═══ SUPPLIED MATERIAL ═══
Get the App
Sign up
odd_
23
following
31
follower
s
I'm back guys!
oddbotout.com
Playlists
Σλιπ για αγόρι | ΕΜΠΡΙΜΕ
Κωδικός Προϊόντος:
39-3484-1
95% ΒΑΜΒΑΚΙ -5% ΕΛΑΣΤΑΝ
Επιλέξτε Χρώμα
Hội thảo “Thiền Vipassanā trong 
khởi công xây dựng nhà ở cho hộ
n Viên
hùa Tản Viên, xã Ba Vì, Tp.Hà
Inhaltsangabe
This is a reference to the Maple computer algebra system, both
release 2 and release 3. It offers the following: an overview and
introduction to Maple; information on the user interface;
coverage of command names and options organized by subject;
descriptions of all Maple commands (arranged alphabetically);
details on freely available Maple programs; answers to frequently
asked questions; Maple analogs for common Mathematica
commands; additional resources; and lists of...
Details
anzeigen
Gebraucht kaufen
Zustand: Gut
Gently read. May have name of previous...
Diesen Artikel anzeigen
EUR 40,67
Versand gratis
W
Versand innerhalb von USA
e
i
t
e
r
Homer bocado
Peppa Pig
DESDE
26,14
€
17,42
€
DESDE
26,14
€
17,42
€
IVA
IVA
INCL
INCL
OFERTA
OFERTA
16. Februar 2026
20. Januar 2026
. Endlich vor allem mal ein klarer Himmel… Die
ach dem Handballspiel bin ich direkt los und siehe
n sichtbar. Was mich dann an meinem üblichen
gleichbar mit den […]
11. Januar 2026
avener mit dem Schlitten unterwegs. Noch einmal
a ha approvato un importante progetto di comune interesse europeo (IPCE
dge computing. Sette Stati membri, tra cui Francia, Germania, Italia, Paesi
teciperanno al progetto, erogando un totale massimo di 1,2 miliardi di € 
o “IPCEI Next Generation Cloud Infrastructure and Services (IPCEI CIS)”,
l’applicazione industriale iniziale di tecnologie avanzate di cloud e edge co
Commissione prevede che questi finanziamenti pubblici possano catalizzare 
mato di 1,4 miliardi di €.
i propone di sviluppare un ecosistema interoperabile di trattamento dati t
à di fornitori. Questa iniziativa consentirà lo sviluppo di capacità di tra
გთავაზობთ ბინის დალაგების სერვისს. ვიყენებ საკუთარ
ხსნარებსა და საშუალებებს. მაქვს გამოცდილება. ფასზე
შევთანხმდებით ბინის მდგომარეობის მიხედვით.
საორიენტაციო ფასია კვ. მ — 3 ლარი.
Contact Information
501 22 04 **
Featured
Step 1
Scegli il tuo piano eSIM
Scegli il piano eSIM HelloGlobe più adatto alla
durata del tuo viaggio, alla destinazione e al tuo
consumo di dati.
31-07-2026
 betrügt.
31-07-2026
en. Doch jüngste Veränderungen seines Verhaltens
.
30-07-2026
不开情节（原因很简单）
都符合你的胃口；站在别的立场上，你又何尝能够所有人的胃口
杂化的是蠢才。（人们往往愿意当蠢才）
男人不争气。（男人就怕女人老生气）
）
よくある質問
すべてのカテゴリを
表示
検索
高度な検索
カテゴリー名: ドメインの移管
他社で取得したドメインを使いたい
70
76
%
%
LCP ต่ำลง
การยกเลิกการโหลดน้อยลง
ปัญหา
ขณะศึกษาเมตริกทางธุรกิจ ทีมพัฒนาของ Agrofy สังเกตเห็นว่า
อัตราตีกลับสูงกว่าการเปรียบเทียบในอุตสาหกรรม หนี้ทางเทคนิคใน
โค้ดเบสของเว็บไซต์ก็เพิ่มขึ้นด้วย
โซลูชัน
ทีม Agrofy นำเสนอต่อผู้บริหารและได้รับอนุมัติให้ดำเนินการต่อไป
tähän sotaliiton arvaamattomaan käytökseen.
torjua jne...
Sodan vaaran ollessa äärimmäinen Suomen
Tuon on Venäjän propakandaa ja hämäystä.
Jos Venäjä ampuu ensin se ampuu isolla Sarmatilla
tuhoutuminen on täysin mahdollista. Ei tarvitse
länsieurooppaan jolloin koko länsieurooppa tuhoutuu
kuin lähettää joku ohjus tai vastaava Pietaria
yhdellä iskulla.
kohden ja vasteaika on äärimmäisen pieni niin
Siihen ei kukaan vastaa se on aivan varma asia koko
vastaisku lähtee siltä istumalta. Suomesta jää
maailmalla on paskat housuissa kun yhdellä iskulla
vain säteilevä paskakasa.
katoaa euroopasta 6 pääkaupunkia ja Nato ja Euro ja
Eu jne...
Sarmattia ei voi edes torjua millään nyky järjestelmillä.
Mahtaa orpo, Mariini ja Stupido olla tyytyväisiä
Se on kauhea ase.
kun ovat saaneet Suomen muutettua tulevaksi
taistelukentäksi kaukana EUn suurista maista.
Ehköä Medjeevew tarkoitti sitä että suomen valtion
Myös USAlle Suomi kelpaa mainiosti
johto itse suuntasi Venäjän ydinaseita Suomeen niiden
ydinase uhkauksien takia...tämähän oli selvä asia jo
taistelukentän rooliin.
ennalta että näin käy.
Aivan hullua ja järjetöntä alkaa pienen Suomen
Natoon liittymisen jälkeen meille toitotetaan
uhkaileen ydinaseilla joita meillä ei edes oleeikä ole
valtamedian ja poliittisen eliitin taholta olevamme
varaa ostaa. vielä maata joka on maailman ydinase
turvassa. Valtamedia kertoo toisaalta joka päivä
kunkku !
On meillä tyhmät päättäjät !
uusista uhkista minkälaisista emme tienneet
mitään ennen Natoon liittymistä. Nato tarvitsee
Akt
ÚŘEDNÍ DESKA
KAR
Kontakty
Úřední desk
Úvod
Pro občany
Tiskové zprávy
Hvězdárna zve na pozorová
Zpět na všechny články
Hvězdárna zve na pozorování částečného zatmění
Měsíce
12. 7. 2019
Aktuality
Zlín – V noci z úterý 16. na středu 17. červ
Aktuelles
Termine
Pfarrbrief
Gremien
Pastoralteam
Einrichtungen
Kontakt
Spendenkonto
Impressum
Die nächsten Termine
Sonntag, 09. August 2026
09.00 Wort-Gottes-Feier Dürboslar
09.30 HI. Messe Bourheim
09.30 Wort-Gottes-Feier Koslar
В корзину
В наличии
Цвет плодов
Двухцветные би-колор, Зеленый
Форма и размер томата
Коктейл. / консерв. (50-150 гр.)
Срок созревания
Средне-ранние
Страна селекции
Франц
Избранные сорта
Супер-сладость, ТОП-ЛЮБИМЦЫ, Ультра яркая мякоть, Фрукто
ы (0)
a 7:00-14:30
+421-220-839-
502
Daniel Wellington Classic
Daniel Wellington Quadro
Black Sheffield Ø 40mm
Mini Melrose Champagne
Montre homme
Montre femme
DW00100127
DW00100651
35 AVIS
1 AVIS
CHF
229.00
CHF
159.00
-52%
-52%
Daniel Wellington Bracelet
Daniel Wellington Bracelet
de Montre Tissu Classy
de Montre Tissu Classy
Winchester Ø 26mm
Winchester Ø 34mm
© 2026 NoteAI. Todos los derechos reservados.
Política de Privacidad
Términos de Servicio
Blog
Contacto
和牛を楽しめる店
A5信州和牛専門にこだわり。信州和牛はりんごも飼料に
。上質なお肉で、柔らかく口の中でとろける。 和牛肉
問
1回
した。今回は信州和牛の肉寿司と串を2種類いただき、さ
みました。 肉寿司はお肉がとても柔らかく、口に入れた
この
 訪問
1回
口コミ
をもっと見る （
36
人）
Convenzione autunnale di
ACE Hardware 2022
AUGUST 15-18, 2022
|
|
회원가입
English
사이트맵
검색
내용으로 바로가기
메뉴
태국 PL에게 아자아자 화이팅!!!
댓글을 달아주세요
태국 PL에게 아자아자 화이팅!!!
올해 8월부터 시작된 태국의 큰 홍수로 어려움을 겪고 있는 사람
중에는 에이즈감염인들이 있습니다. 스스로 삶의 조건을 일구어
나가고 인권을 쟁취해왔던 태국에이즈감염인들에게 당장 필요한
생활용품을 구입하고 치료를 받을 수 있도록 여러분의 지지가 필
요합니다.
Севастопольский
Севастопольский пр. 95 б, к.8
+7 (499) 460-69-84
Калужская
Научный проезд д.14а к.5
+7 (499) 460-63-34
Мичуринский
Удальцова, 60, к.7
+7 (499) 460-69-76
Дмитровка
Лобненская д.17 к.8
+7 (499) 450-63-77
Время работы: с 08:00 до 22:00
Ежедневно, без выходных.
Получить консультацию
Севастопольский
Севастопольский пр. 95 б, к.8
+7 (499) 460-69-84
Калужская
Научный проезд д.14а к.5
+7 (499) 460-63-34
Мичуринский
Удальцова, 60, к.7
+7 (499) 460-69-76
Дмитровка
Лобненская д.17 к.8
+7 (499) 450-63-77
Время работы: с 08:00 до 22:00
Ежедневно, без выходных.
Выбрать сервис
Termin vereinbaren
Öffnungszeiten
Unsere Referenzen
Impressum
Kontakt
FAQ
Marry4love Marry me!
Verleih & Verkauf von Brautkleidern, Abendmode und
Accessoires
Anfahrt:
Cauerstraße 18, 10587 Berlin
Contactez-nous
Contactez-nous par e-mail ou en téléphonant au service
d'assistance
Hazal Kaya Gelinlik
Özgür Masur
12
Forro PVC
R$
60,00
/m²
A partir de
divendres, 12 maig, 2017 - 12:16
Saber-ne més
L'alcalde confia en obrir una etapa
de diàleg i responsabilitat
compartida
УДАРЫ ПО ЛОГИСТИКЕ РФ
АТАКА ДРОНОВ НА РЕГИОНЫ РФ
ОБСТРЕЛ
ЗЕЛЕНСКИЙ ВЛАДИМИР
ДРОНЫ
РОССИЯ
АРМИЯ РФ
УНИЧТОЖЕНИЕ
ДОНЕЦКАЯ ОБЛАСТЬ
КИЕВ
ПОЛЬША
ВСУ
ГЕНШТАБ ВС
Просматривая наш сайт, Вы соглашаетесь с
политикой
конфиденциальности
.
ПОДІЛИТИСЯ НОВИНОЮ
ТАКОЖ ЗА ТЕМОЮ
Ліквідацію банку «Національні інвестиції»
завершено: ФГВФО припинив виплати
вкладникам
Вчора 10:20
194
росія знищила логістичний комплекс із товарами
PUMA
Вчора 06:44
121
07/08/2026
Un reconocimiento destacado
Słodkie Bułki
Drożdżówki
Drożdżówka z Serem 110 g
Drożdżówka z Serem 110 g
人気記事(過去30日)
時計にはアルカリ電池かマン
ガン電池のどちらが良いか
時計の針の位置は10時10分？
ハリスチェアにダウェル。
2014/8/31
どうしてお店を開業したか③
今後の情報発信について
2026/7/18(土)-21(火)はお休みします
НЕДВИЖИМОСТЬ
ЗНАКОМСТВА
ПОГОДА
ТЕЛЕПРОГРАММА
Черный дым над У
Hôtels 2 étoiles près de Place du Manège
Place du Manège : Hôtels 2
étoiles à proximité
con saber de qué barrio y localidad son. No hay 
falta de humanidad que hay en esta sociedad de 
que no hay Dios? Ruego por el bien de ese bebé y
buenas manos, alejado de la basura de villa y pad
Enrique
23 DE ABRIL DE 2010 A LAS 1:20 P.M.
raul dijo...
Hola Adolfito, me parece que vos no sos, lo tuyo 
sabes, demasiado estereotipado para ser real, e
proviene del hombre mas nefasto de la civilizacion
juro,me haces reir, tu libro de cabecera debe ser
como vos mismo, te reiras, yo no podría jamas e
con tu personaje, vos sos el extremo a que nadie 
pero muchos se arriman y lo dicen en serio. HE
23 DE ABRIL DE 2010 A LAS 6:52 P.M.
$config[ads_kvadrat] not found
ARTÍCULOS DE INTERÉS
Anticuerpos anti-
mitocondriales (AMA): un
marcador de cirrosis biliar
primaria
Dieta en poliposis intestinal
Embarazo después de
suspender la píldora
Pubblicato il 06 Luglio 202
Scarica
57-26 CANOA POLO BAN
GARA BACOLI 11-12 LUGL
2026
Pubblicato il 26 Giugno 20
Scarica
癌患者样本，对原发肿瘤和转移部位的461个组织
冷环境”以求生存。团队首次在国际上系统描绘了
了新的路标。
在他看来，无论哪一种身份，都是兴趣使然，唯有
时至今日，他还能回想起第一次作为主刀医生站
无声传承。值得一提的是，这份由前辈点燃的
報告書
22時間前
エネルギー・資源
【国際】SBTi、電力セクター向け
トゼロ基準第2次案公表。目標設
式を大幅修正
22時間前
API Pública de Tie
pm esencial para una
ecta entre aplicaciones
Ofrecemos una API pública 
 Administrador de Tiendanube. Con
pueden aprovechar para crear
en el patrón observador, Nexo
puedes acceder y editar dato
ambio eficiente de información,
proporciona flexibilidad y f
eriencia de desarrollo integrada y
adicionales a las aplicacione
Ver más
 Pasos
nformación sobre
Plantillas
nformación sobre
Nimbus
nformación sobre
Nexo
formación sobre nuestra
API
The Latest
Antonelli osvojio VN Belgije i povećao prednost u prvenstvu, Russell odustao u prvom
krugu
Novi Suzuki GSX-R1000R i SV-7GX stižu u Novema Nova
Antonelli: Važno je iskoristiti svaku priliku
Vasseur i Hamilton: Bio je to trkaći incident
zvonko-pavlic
═══
WORK REQUIRED: In the listing, count every line holding the word "meillä"; answer with the count alone.

THE ANSWER: 2